Behavioral validation for LLM outputs in production workflows.

These details have not been verified by PyPI

Project description

Gateframe

Behavioral validation for LLM outputs in production workflows.

Schema validation, "does this JSON have the right keys?", is a solved problem. Instructor, Pydantic AI, and similar tools handle it well. gateframe solves a different problem: does this output behave correctly given the context it was generated in? Does it stay within the decision boundaries this workflow requires? When it fails, does it fail in a way your system can recover from, or does it fail silently?
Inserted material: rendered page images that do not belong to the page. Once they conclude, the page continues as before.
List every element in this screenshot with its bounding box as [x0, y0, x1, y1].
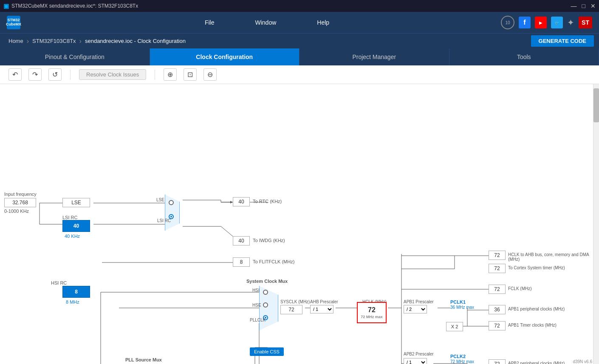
pll-source-mux-label: PLL Source Mux: [125, 357, 162, 362]
to-rtc-label: To RTC (KHz): [253, 199, 282, 204]
apb1-prescaler-label: APB1 Prescaler: [404, 299, 434, 304]
lse-lsi-mux[interactable]: [165, 195, 180, 231]
apb1-timer-out-box[interactable]: 72: [489, 321, 506, 330]
input-freq-top-range: 0-1000 KHz: [4, 209, 29, 214]
main-menu: File Window Help: [33, 17, 501, 28]
scrollbar-thumb[interactable]: [593, 88, 599, 122]
pllclk-sysclk-label: PLLCLK: [250, 318, 266, 322]
lsi-rc-label: LSI RC: [62, 215, 77, 220]
hsi-box[interactable]: 8: [62, 286, 90, 298]
menu-help[interactable]: Help: [314, 17, 333, 28]
badge-icon: 10: [501, 16, 514, 29]
tab-pinout[interactable]: Pinout & Configuration: [0, 48, 150, 65]
apb2-per-out-box[interactable]: 72: [489, 359, 506, 364]
lsi-khz-label: 40 KHz: [65, 234, 80, 239]
sysclk-label: SYSCLK (MHz): [280, 299, 310, 304]
breadcrumb-file-config: sendandrecieve.ioc - Clock Configuration: [82, 38, 189, 44]
app-logo: STM32CubeMX: [7, 16, 20, 29]
lsi-out-box[interactable]: 40: [233, 236, 250, 245]
resolve-clock-button[interactable]: Resolve Clock Issues: [79, 69, 146, 80]
redo-button[interactable]: ↷: [28, 68, 42, 81]
hsi-mhz-label: 8 MHz: [66, 299, 79, 305]
lse-box: LSE: [62, 198, 90, 207]
input-freq-top-box[interactable]: 32.768: [4, 198, 36, 207]
hsi-sysclk-label: HSI: [252, 288, 260, 293]
toolbar-separator-2: [155, 70, 155, 80]
maximize-button[interactable]: □: [582, 3, 585, 9]
pclk1-label: PCLK1: [450, 299, 466, 305]
apb1-prescaler-select[interactable]: / 2: [404, 305, 427, 313]
breadcrumb-bar: Home › STM32F103C8Tx › sendandrecieve.io…: [0, 33, 599, 48]
version-label: d39N v6.6: [573, 359, 592, 364]
system-clock-mux-label: System Clock Mux: [246, 279, 288, 284]
lsi-mux-label: LSI RC: [157, 218, 171, 223]
cortex-out-label: To Cortex System timer (MHz): [508, 265, 565, 270]
tab-project[interactable]: Project Manager: [300, 48, 449, 65]
flitfclk-box[interactable]: 8: [233, 257, 250, 267]
vertical-scrollbar[interactable]: [593, 84, 599, 364]
refresh-button[interactable]: ↺: [48, 68, 62, 81]
cortex-out-box[interactable]: 72: [489, 264, 506, 273]
app-icon: ▣: [3, 3, 9, 9]
lse-mux-label: LSE: [156, 198, 164, 202]
apb2-per-out-label: APB2 peripheral clocks (MHz): [508, 361, 565, 364]
hclk-ahb-out-box[interactable]: 72: [489, 251, 506, 260]
apb2-prescaler-select[interactable]: / 1: [404, 358, 427, 364]
st-logo: ST: [579, 17, 592, 28]
apb1-timer-out-label: APB1 Timer clocks (MHz): [508, 323, 557, 327]
apb1-per-out-box[interactable]: 36: [489, 305, 506, 314]
minimize-button[interactable]: —: [571, 3, 577, 9]
lse-out-box[interactable]: 40: [233, 197, 250, 206]
hclk-box[interactable]: 72 72 MHz max: [357, 302, 387, 323]
system-clock-mux[interactable]: [259, 286, 278, 330]
tab-clock[interactable]: Clock Configuration: [150, 48, 300, 65]
apb1-per-out-label: APB1 peripheral clocks (MHz): [508, 307, 565, 311]
breadcrumb-chip[interactable]: STM32F103C8Tx: [29, 38, 79, 44]
svg-line-10: [221, 226, 234, 237]
zoom-out-button[interactable]: ⊖: [203, 68, 217, 81]
pclk1-max-label: 36 MHz max: [450, 305, 474, 310]
input-freq-top-label: Input frequency: [4, 192, 37, 197]
lsi-box[interactable]: 40: [62, 220, 90, 232]
undo-button[interactable]: ↶: [8, 68, 22, 81]
menubar: STM32CubeMX File Window Help 10 f ▶ 🐦 ✦ …: [0, 12, 599, 33]
ahb-prescaler-label: AHB Prescaler: [310, 299, 338, 304]
twitter-icon[interactable]: 🐦: [551, 17, 563, 28]
network-icon[interactable]: ✦: [567, 17, 574, 28]
zoom-fit-button[interactable]: ⊡: [184, 68, 197, 81]
tab-bar: Pinout & Configuration Clock Configurati…: [0, 48, 599, 65]
menu-file[interactable]: File: [201, 17, 218, 28]
toolbar-separator: [70, 70, 71, 80]
tab-tools[interactable]: Tools: [449, 48, 599, 65]
hse-sysclk-label: HSE: [252, 303, 261, 308]
breadcrumb-home[interactable]: Home: [5, 38, 27, 44]
pclk2-max-label: 72 MHz max: [450, 359, 474, 364]
zoom-in-button[interactable]: ⊕: [164, 68, 177, 81]
ahb-prescaler-select[interactable]: / 1: [310, 305, 333, 313]
titlebar: ▣ STM32CubeMX sendandrecieve.ioc*: STM32…: [0, 0, 599, 12]
social-links: 10 f ▶ 🐦 ✦ ST: [501, 16, 592, 29]
pclk2-label: PCLK2: [450, 354, 466, 359]
generate-code-button[interactable]: GENERATE CODE: [531, 35, 594, 47]
apb2-prescaler-label: APB2 Prescaler: [404, 352, 434, 356]
hsi-rc-label: HSI RC: [51, 280, 67, 285]
hclk-ahb-out-label: HCLK to AHB bus, core, memory and DMA (M…: [508, 252, 593, 262]
fclk-out-label: FCLK (MHz): [508, 286, 532, 291]
window-title: STM32CubeMX sendandrecieve.ioc*: STM32F1…: [11, 3, 138, 9]
close-button[interactable]: ✕: [591, 3, 596, 9]
toolbar: ↶ ↷ ↺ Resolve Clock Issues ⊕ ⊡ ⊖: [0, 65, 599, 84]
enable-css-button[interactable]: Enable CSS: [250, 347, 284, 356]
youtube-icon[interactable]: ▶: [535, 17, 547, 28]
sysclk-box[interactable]: 72: [280, 305, 302, 314]
apb1-x2-box[interactable]: X 2: [446, 322, 463, 331]
to-flitfclk-label: To FLITFCLK (MHz): [253, 259, 294, 264]
facebook-icon[interactable]: f: [519, 17, 531, 28]
clock-diagram-area: Input frequency 32.768 0-1000 KHz LSE LS…: [0, 84, 599, 364]
menu-window[interactable]: Window: [251, 17, 280, 28]
to-iwdg-label: To IWDG (KHz): [253, 238, 285, 243]
fclk-out-box[interactable]: 72: [489, 285, 506, 294]
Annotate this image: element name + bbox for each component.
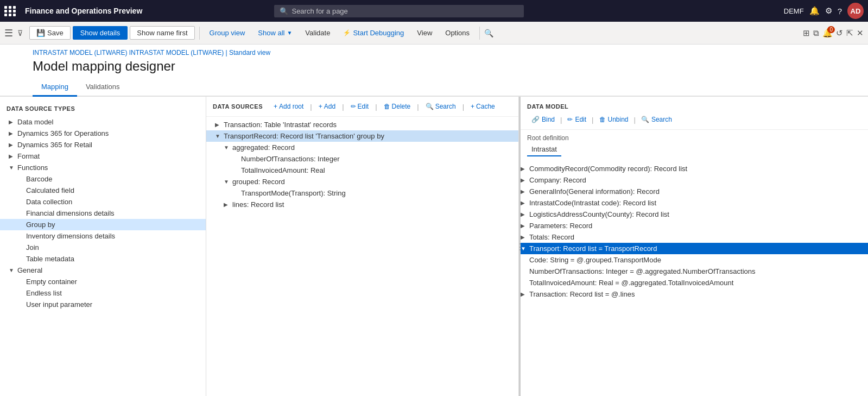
dst-financial-dims[interactable]: Financial dimensions details: [0, 208, 206, 219]
dm-company[interactable]: Company: Record: [521, 174, 868, 186]
delete-btn[interactable]: 🗑 Delete: [379, 101, 415, 112]
dst-inventory-dims[interactable]: Inventory dimensions details: [0, 230, 206, 242]
dst-d365-ops[interactable]: Dynamics 365 for Operations: [0, 128, 206, 139]
tab-validations[interactable]: Validations: [77, 78, 129, 97]
waffle-menu[interactable]: [4, 6, 16, 16]
show-all-button[interactable]: Show all ▼: [252, 27, 297, 39]
dm-parameters[interactable]: Parameters: Record: [521, 220, 868, 231]
filter-icon[interactable]: ⊽: [17, 29, 23, 37]
toolbar-close[interactable]: ✕: [857, 28, 864, 38]
hamburger-icon[interactable]: ☰: [4, 27, 13, 39]
add-btn[interactable]: + Add: [314, 101, 340, 112]
dm-edit-btn[interactable]: ✏ Edit: [563, 114, 591, 125]
chevron-icon: [9, 153, 15, 159]
app-title: Finance and Operations Preview: [25, 7, 142, 15]
cache-btn[interactable]: + Cache: [466, 101, 499, 112]
dst-functions[interactable]: Functions: [0, 162, 206, 173]
ds-total-invoiced[interactable]: TotalInvoicedAmount: Real: [206, 165, 518, 176]
dst-calculated-field[interactable]: Calculated field: [0, 185, 206, 196]
left-panel-title: DATA SOURCE TYPES: [0, 101, 206, 114]
dm-totals[interactable]: Totals: Record: [521, 231, 868, 243]
bind-icon: 🔗: [531, 116, 540, 123]
dst-format[interactable]: Format: [0, 150, 206, 162]
dm-general-info[interactable]: GeneralInfo(General information): Record: [521, 186, 868, 197]
dst-general[interactable]: General: [0, 265, 206, 276]
dst-data-collection[interactable]: Data collection: [0, 196, 206, 208]
toolbar-icon1[interactable]: ⊞: [803, 28, 810, 38]
toolbar-icon2[interactable]: ⧉: [813, 28, 819, 38]
chevron-icon: [215, 133, 221, 139]
global-search[interactable]: 🔍 Search for a page: [274, 5, 524, 17]
right-panel: DATA MODEL 🔗 Bind | ✏ Edit | 🗑 Unbind | …: [521, 97, 868, 396]
dst-join[interactable]: Join: [0, 242, 206, 253]
toolbar-badge[interactable]: 0 🔔: [822, 28, 833, 38]
view-button[interactable]: View: [411, 27, 438, 39]
unbind-btn[interactable]: 🗑 Unbind: [595, 114, 633, 125]
options-button[interactable]: Options: [440, 27, 475, 39]
search-icon: 🔍: [280, 7, 288, 15]
group-view-button[interactable]: Group view: [204, 27, 251, 39]
chevron-icon: [521, 223, 527, 229]
validate-button[interactable]: Validate: [300, 27, 335, 39]
notification-btn[interactable]: 🔔: [809, 6, 820, 16]
ds-transport-record[interactable]: TransportRecord: Record list 'Transactio…: [206, 130, 518, 142]
data-model-title: DATA MODEL: [521, 101, 868, 114]
ds-grouped[interactable]: grouped: Record: [206, 176, 518, 187]
chevron-icon: [215, 122, 221, 128]
dm-commodity-record[interactable]: CommodityRecord(Commodity record): Recor…: [521, 163, 868, 174]
dst-table-metadata[interactable]: Table metadata: [0, 253, 206, 265]
data-sources-header: DATA SOURCES + Add root | + Add | ✏ Edit…: [206, 97, 518, 117]
dm-transport[interactable]: Transport: Record list = TransportRecord: [521, 243, 868, 254]
top-nav: Finance and Operations Preview 🔍 Search …: [0, 0, 868, 22]
user-avatar[interactable]: AD: [847, 3, 864, 19]
chevron-icon: [521, 188, 527, 194]
dst-group-by[interactable]: Group by: [0, 219, 206, 230]
help-btn[interactable]: ?: [838, 7, 842, 16]
dm-logistics-address[interactable]: LogisticsAddressCounty(County): Record l…: [521, 209, 868, 220]
data-sources-tree: Transaction: Table 'Intrastat' records T…: [206, 117, 518, 396]
dst-barcode[interactable]: Barcode: [0, 173, 206, 185]
dst-endless-list[interactable]: Endless list: [0, 287, 206, 299]
chevron-icon: [224, 179, 230, 185]
tab-mapping[interactable]: Mapping: [33, 78, 77, 97]
breadcrumb: INTRASTAT MODEL (LITWARE) INTRASTAT MODE…: [0, 45, 868, 56]
ds-lines[interactable]: lines: Record list: [206, 199, 518, 210]
dm-search-btn[interactable]: 🔍 Search: [637, 114, 676, 125]
tab-bar: Mapping Validations: [0, 78, 868, 97]
dst-d365-retail[interactable]: Dynamics 365 for Retail: [0, 139, 206, 150]
delete-icon: 🗑: [599, 116, 606, 123]
toolbar-search-btn[interactable]: 🔍: [484, 29, 493, 37]
dst-empty-container[interactable]: Empty container: [0, 276, 206, 287]
edit-btn[interactable]: ✏ Edit: [346, 101, 373, 112]
toolbar-sep-1: [199, 27, 200, 40]
dm-total-invoiced[interactable]: TotalInvoicedAmount: Real = @.aggregated…: [521, 277, 868, 288]
ds-aggregated[interactable]: aggregated: Record: [206, 142, 518, 153]
dm-intrastat-code[interactable]: IntrastatCode(Intrastat code): Record li…: [521, 197, 868, 209]
search-placeholder: Search for a page: [292, 7, 347, 15]
root-def-value: Intrastat: [527, 143, 561, 156]
start-debugging-button[interactable]: ⚡ Start Debugging: [338, 27, 409, 39]
dst-user-input[interactable]: User input parameter: [0, 299, 206, 310]
data-model-actions: 🔗 Bind | ✏ Edit | 🗑 Unbind | 🔍 Search: [521, 114, 868, 130]
dst-data-model[interactable]: Data model: [0, 116, 206, 128]
toolbar-popout[interactable]: ⇱: [846, 28, 853, 38]
edit-icon: ✏: [351, 103, 356, 110]
show-details-button[interactable]: Show details: [73, 26, 128, 40]
add-root-btn[interactable]: + Add root: [269, 101, 308, 112]
ds-transport-mode[interactable]: TransportMode(Transport): String: [206, 187, 518, 199]
search-btn[interactable]: 🔍 Search: [421, 101, 460, 112]
top-right-actions: DEMF 🔔 ⚙ ? AD: [784, 3, 864, 19]
plus-icon: +: [274, 103, 277, 110]
show-name-first-button[interactable]: Show name first: [130, 26, 194, 40]
bind-btn[interactable]: 🔗 Bind: [527, 114, 559, 125]
plus-icon: +: [319, 103, 322, 110]
ds-transaction[interactable]: Transaction: Table 'Intrastat' records: [206, 119, 518, 130]
ds-num-transactions[interactable]: NumberOfTransactions: Integer: [206, 153, 518, 165]
dm-transaction[interactable]: Transaction: Record list = @.lines: [521, 288, 868, 300]
save-button[interactable]: 💾 Save: [29, 26, 71, 40]
toolbar-refresh[interactable]: ↺: [836, 28, 843, 38]
dm-code[interactable]: Code: String = @.grouped.TransportMode: [521, 254, 868, 266]
settings-btn[interactable]: ⚙: [825, 6, 832, 16]
page-title: Model mapping designer: [0, 56, 868, 78]
dm-num-transactions[interactable]: NumberOfTransactions: Integer = @.aggreg…: [521, 266, 868, 277]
from pydantic import BaseModel
from gateframe import (
    ValidationContract,
    StructuralRule,
    BoundaryRule,
    ConfidenceRule,
    AllowedValues,
    FailureMode,
)

class TriageDecision(BaseModel):
    action: str
    priority: str
    confidence: float
    rationale: str

contract = ValidationContract(
    name="triage_decision",
    rules=[
        StructuralRule(schema=TriageDecision),
        BoundaryRule(
            check=AllowedValues("action", {"treat", "observe", "refer", "discharge"}),
            name="action_boundary",
            failure_message="Action must be one of: treat, observe, refer, discharge.",
        ),
        ConfidenceRule(field="confidence", minimum=0.7),
    ],
)

result = contract.validate({
    "action": "prescribe",       # not in allowed set -> HARD_FAIL
    "priority": "high",
    "confidence": 0.52,          # below 0.7 -> SOFT_FAIL
    "rationale": "...",
})

print(result.passed)             # False
for failure in result.failures:
    print(f"[{failure.failure_mode.value}] {failure.rule_name}: {failure.message}")
# [hard_fail] action_boundary: Action must be one of: treat, observe, refer, discharge.
# [soft_fail] confidence_check: Confidence 0.52 is below minimum threshold 0.7.

The problem

Most LLM pipelines validate outputs the same way: parse the JSON, check the schema, move on. That catches structural errors. It misses the errors that actually cause production incidents:

A model recommends an action that is structurally valid but outside its authorized scope
Confidence is low but the workflow proceeds as if it weren't
A soft failure in step 2 silently degrades the reliability of everything downstream
A validation failure gives you False, and no context for debugging

gateframe makes these failures explicit, structured, and recoverable.

Failure modes

gateframe distinguishes four failure types instead of binary pass/fail.

HARD_FAIL, Stop. The output violates a hard constraint that cannot be auto-recovered.

# Model chose an action outside its authorized scope
BoundaryRule(
    check=AllowedValues("action", {"treat", "observe", "refer"}),
    failure_mode=FailureMode.HARD_FAIL,  # default for BoundaryRule
)

SOFT_FAIL, Flag and continue with degraded confidence. Something is off but not critical enough to halt.

# Model confidence is low, continue but track the degradation
ConfidenceRule(
    field="confidence",
    minimum=0.7,
    failure_mode=FailureMode.SOFT_FAIL,  # default for ConfidenceRule
)

RETRY, Re-prompt with the failure context. The output is likely fixable by trying again.

# Malformed output that might parse correctly on a second attempt
StructuralRule(schema=MyOutput, failure_mode=FailureMode.RETRY)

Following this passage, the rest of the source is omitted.